Synopsis (from Goodreads)
Publisher: Hot Key Books
Released: 26th of January 2017
Sometimes love has to cross all kinds of barriers . . .
Fliss is on the way to visit her grandmother in Wales - the grandmother who she doesn't get on with - with her mother who is recuperating from chemotherapy. But her mum is getting better, that's the main thing, so Fliss can concentrate on being grouchy and not looking forward to meeting her grandmother Margot, who is so cold and always so unforgiving of Fliss's every mistake . . . But when the six months is up, Fliss consoles herself, she and her mum will go back to London and back to Real Life!
In the meantime Fliss needs to get used to her new school, not upset the scary girls, and just keep her head down (whilst still making sure that everybody knows she is from London, of course). Then Fliss discovers a diary at the back of her bookcase. It is from the 1940s and is set in World War II, and, Fliss realises, is actually Margot's diary from when she was a young woman during the Blitz. Intrigued, Fliss begins to read. There she discovers a whole new side to Margot, a wartime romance and also Margot's deepest, most buried secret. And it is then that Fliss discovers something terrible in her own life that she is going to have to come to terms with...
What I Have to Say
This book has everything both in modern times and Margot's diaries. It looks into race, homosexuality and outsiders versus insiders in a little town in Wales and of course cancer. It deals with relationships crossing through three generations, the relationship between Fliss and her Mum and with Margot, showing the different relationships that can be had between family members.
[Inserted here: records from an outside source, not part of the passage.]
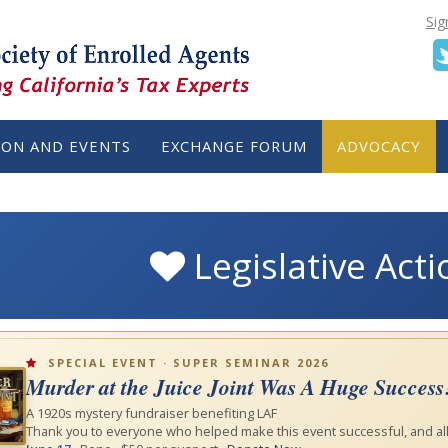
Sig
ION AND EVENTS
EXCHANGE FORUM
ADVOCACY
Legislative Act
SPECIAL EVENT · SUPER SEMINAR 2026
Murder at the Juice Joint Was A Huge Success
A 1920s mystery fundraiser benefiting LAF
Thank you to everyone who helped make this event successful, and all 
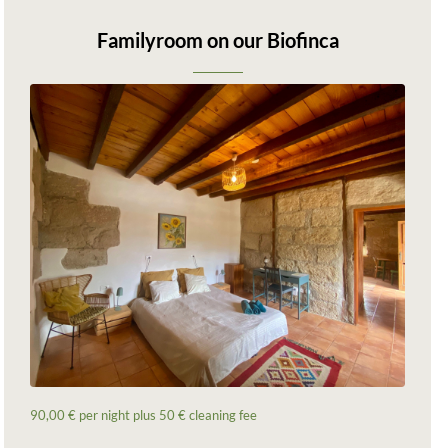
Familyroom on our Biofinca
90,00 € per night plus 50 € cleaning fee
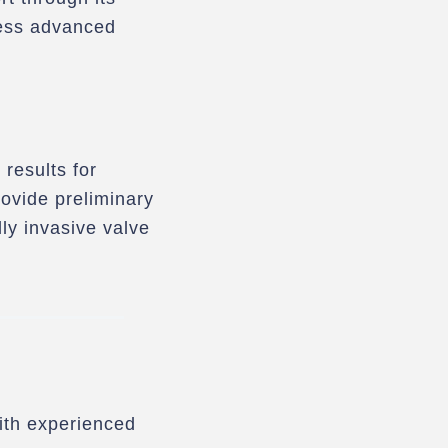
cess advanced
 results for
rovide preliminary
y invasive valve
with experienced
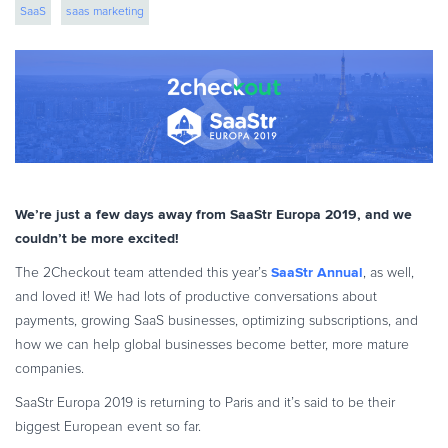
SaaS
saas marketing
eBook & Guides
Infographics
Videos
ESSENTIAL GUIDES
Online Payment Processing
Online Payment Processing
Start an eCommerce Business
We’re just a few days away from SaaStr Europa 2019, and we
Grow Your eCommerce Business
couldn’t be more excited!
Recurring Billing and Subscriptions
SaaStr Annual
The 2Checkout team attended this year’s
, as well,
Merchant of Record
and loved it! We had lots of productive conversations about
PRODUCT RESOURCES
payments, growing SaaS businesses, optimizing subscriptions, and
how we can help global businesses become better, more mature
Developer Portal
companies.
Knowledge Base
SaaStr Europa 2019 is returning to Paris and it’s said to be their
Solution Briefs
biggest European event so far.
Latest Product Releases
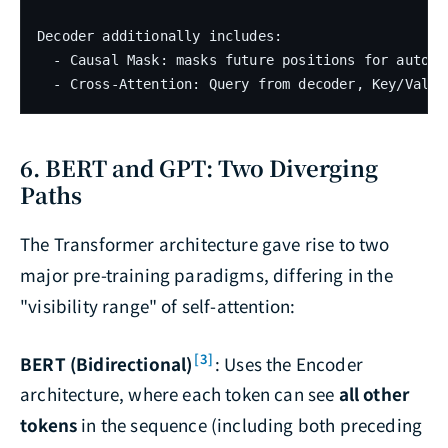
Decoder additionally includes:

  - Causal Mask: masks future positions for autoreg
6. BERT and GPT: Two Diverging
Paths
The Transformer architecture gave rise to two
major pre-training paradigms, differing in the
"visibility range" of self-attention:
[3]
BERT (Bidirectional)
: Uses the Encoder
architecture, where each token can see
all other
tokens
in the sequence (including both preceding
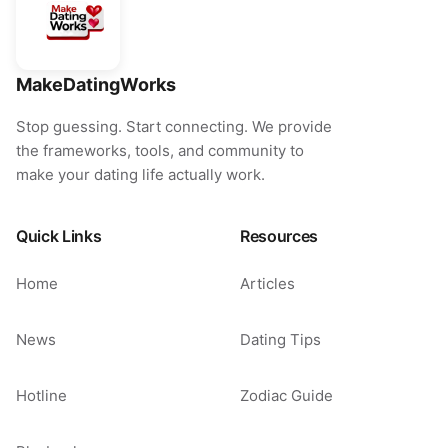
MakeDatingWorks
Stop guessing. Start connecting. We provide
the frameworks, tools, and community to
make your dating life actually work.
Quick Links
Resources
Home
Articles
News
Dating Tips
Hotline
Zodiac Guide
Margot and me was beautifully written and wonderfully constructed, with diary entries from Margot breaking up the modern day story of Fliss having to move in with the cranky modern day version of Margot.
My only complaint would be that at one point it almost felt like Juno Dawson forgot about the war during part of the diaries. There was a part set in London in 1941 where there was no mention of the blitz. It felt odd that it was forgotten about, since the rest of the diaries were very accurate. As the rest of the book was so great though, I'm willing to put it down to Margot's memories of the time differing or artistic license on Dawson's part.
All in all though, I think this is probably my favourite of Juno Dawson book so far.